In 2023, a majority opinion by the U.S. Supreme Court *(Sackett v EPA*) drastically scaled back federal protections for America’s nontidal wetlands, threatening the communities and ecosystems that depend on them for critical habitat and flood protection. Now, if [the Trump Administration new rule that would require a wetland to have long-term surface water in order to be protected](https://www.science.org/doi/10.1126/science.adp3222), goes into effect, up to 91% of non-tidal wetlands would be considered non-WOTUS wetlands. After accounting for state protections and conserved lands, our new study estimates that these non-WOTUS wetlands without additional protections provide about **$177 billion** in flood mitigation benefits to residential properties alone.

[That matters](https://www.edf.org/wetlands) for federal agencies conducting rulemaking and economic analysis. It also matters for states, especially as their decisions about wetland protection may increasingly shape future flood risk and costs.

What lawmakers saw in North Carolina offered a simple visual lesson. Our research provides broader evidence behind it.

Wetlands are not just open space waiting to be developed. They are part of the infrastructure that helps reduce flood damage. And when they disappear, households and communities bear the burden, and the costs, every time a storm hits.

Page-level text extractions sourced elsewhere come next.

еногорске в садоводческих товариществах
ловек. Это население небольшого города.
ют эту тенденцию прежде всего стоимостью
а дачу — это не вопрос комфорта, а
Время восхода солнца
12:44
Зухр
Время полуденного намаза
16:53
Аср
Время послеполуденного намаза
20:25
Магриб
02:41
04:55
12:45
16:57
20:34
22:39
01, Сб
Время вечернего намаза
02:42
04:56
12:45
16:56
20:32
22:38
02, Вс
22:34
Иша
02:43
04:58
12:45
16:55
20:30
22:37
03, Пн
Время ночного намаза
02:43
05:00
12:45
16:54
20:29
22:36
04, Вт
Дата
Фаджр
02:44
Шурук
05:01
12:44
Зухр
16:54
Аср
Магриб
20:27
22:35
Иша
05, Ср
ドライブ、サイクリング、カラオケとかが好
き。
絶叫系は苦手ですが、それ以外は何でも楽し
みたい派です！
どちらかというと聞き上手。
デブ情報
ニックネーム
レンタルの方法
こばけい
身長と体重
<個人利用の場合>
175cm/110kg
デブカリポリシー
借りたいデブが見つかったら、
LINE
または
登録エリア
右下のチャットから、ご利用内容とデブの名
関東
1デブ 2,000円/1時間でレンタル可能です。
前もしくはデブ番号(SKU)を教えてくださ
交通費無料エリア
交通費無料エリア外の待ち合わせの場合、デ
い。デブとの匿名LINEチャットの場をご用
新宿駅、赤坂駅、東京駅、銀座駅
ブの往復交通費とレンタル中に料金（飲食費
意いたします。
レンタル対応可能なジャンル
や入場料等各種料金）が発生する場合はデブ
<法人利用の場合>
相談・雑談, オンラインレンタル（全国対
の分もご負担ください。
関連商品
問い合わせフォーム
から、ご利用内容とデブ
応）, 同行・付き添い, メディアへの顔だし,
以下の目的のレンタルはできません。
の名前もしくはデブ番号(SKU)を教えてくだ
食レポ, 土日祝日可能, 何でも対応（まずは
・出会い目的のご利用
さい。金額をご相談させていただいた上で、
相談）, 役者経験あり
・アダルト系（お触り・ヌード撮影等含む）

**Explore the interactive map:** [https://www.edf.org/maps/wetlands-flood-reduction/ ](https://www.edf.org/maps/wetlands-flood-reduction/)  
**Read the study in *Nature Water*:** <https://www.nature.com/articles/s44221-026-00656-3>   
**Read the press release:** [https://www.edf.org/media/new-study-shows-wetlands-loss-has-increased-residential-flood-insurance-claim-payments-10 ](<https://www.edf.org/media/new-study-shows-wetlands-loss-has-increased-residential-flood-insurance-claim-payments-10  >)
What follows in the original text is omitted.